The Burden of Proof(s): Code Merkleization

A note about the Stateless Ethereum initiative: Research activity has (understandably) slowed in the second half of 2020 as all contributors have adjusted to life on the weird timeline. But as the ecosystem moves incrementally closer to Serenity and the Eth1/Eth2 merge, Stateless Ethereum work will become increasingly relevant and impactful. Expect a more substantial year-end Stateless Ethereum retrospective in the coming weeks.

Let's roll through the re-cap one more time: The ultimate goal of Stateless Ethereum is to remove the requirement of an Ethereum node to keep a full copy of the updated state trie at all times, and to instead allow for changes of state to rely on a (much smaller) piece of data that proves a particular transaction is making a valid change. Doing this solves a major problem for Ethereum; a problem that has so far only been pushed further out by improved client software: State growth.
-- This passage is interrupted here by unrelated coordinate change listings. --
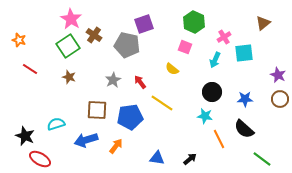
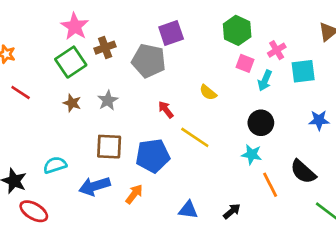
brown cross: (94, 35) -> (105, 48), turned 35
pink square: (185, 47) -> (245, 63), moved
gray star: (113, 80) -> (108, 100), moved
blue star: (245, 99) -> (319, 120), moved

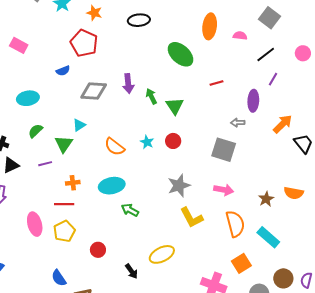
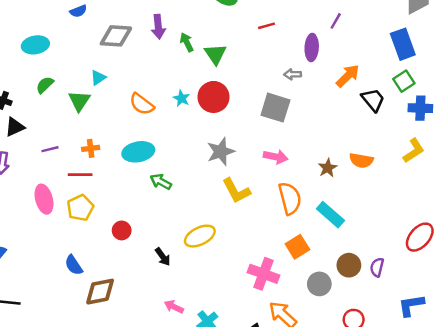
red circle: (173, 141) -> (214, 97), size x1.6
purple line: (45, 164) -> (50, 149), moved

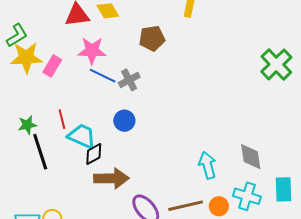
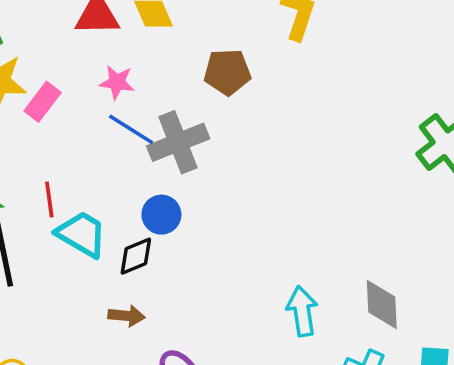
pink star: (92, 51) -> (117, 82), size x0.7
gray cross: (129, 80) -> (178, 142), size x1.5
black diamond: (94, 154) -> (136, 256), moved
brown arrow: (111, 178) -> (127, 316), size x0.6

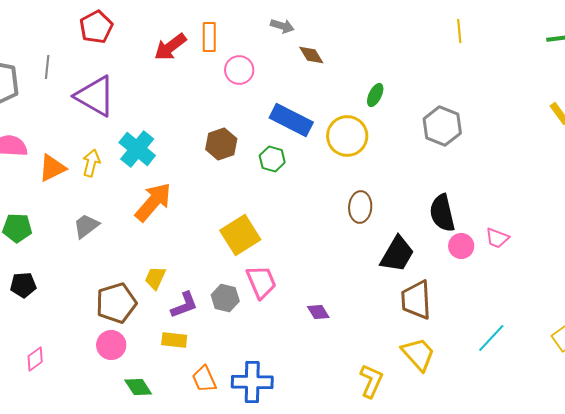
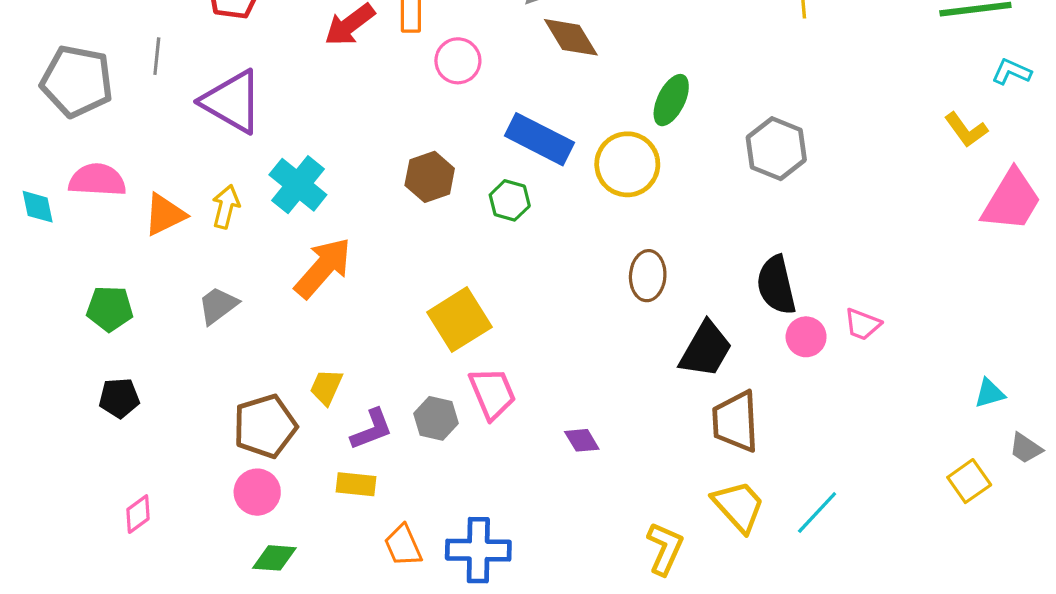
brown diamond: (311, 55) -> (571, 37), size x1.4
green ellipse: (375, 95) -> (671, 100), size x1.4
cyan line: (491, 338) -> (817, 512), moved
green diamond: (138, 387) -> (274, 558), moved, turned -52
The Merkle proof needed for Stateless Ethereum is called a 'witness', and it attests to a state change by providing all of the unchanged intermediate hashes required to arrive at a new valid state root. Witnesses are theoretically a lot smaller than the full Ethereum state (which takes 6 hours at best to sync), but they are still a lot larger than a block (which needs to propagate to the whole network in just a few seconds). Leaning out the size of witnesses is therefore paramount to getting Stateless Ethereum to minimum-viable-utility.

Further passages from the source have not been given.